Task directions
How many lines of the records hold the string "Blue"? Reply with the number alone.

Segment Start: Data for the task

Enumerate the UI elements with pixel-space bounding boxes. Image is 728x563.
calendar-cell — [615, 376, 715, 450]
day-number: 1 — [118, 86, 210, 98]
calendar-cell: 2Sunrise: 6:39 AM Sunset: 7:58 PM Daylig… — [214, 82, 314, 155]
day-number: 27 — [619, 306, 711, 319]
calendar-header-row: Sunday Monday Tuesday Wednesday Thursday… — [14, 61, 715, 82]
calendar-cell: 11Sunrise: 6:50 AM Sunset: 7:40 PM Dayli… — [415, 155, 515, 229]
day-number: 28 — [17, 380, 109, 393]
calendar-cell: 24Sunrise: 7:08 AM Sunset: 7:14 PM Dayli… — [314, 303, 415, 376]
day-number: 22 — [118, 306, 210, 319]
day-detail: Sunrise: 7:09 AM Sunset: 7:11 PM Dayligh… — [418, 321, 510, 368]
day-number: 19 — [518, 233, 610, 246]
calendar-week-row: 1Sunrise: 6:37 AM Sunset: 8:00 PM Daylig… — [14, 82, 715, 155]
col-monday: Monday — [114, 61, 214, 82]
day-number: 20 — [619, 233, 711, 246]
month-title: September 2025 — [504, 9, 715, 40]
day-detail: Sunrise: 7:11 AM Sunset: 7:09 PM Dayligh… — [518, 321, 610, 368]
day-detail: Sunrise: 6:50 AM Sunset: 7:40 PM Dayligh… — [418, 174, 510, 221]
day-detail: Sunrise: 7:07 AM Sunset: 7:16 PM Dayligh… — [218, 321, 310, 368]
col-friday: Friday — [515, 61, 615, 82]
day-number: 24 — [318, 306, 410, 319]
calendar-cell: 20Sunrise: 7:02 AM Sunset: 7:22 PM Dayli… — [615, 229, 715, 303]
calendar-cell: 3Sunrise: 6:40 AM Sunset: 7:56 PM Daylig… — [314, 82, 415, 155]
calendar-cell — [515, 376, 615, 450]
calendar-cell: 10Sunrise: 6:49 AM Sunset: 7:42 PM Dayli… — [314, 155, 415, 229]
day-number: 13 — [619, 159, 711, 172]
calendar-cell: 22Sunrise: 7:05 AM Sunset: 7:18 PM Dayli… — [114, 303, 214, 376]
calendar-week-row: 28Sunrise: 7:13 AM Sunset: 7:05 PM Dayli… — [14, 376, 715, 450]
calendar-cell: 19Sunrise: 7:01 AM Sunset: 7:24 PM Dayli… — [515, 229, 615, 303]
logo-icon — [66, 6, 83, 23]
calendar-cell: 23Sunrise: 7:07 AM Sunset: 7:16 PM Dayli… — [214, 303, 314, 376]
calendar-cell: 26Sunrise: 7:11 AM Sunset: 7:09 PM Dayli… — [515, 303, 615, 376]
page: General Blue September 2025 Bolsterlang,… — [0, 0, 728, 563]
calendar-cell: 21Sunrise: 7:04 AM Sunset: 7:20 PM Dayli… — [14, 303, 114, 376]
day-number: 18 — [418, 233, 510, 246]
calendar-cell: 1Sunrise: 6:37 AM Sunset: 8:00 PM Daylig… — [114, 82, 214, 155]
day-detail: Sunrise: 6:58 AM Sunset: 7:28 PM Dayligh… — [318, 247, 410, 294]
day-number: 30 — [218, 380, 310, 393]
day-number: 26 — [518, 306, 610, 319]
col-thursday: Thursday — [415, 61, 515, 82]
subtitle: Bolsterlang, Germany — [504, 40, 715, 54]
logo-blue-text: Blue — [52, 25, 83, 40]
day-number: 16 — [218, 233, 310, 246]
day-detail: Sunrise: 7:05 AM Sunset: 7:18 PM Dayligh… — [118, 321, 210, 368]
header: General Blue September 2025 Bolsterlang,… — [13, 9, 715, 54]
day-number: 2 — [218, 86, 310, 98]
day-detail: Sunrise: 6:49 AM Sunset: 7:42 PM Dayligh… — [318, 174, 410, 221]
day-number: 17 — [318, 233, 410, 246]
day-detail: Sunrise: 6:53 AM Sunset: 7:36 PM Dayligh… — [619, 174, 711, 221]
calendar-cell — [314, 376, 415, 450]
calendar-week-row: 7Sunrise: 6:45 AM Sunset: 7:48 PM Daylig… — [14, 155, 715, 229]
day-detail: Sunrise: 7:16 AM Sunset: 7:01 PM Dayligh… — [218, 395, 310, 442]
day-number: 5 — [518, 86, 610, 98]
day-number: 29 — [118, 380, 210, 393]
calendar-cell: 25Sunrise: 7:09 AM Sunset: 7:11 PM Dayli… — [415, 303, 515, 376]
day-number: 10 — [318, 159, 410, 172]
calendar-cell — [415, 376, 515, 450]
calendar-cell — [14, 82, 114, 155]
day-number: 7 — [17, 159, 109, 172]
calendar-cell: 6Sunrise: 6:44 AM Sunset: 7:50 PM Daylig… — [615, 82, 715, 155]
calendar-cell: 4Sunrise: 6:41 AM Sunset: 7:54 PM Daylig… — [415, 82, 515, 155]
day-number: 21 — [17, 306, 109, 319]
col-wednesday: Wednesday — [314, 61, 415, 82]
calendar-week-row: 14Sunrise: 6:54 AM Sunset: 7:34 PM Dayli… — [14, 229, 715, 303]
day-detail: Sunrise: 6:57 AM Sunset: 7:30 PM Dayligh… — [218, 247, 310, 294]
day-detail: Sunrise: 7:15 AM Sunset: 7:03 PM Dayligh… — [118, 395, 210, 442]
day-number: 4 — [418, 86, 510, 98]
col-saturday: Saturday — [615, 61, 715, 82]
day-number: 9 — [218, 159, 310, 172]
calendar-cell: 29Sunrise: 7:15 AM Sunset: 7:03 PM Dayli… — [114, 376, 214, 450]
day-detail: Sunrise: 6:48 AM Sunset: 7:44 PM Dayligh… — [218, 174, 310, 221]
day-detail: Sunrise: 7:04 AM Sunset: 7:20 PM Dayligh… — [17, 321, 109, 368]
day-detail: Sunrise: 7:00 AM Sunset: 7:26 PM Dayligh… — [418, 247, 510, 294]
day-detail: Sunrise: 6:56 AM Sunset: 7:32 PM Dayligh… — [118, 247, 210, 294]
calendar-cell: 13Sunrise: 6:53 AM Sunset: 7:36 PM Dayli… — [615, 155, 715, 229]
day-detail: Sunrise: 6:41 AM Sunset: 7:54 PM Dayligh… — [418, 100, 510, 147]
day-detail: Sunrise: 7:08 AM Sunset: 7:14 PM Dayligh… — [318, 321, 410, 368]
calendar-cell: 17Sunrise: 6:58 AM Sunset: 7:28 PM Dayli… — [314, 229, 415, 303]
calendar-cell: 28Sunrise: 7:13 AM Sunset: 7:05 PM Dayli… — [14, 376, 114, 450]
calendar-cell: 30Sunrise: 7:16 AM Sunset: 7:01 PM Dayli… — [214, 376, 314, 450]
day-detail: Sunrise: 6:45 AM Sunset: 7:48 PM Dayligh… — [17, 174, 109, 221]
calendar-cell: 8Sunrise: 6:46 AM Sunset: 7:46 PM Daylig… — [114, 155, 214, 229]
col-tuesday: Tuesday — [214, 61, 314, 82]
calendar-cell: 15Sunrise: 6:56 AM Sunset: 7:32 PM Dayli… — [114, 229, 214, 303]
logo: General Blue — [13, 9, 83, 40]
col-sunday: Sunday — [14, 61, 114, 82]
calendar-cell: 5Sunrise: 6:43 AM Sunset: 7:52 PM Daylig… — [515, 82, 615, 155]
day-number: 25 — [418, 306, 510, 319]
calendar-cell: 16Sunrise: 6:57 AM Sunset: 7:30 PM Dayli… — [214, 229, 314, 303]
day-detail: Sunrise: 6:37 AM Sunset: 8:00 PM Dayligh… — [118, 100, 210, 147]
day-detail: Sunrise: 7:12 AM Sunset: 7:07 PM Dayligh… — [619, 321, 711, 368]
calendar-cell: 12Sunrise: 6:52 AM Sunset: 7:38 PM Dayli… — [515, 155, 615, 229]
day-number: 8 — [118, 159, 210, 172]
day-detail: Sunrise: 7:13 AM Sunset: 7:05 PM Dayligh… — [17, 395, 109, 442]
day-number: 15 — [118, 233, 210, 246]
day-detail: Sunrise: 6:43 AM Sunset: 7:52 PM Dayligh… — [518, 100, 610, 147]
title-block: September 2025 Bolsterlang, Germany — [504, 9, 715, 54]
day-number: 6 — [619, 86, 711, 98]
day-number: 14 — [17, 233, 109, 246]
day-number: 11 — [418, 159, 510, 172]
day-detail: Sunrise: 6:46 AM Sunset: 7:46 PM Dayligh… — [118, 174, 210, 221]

Segment End: Data for the task

Output of the task
4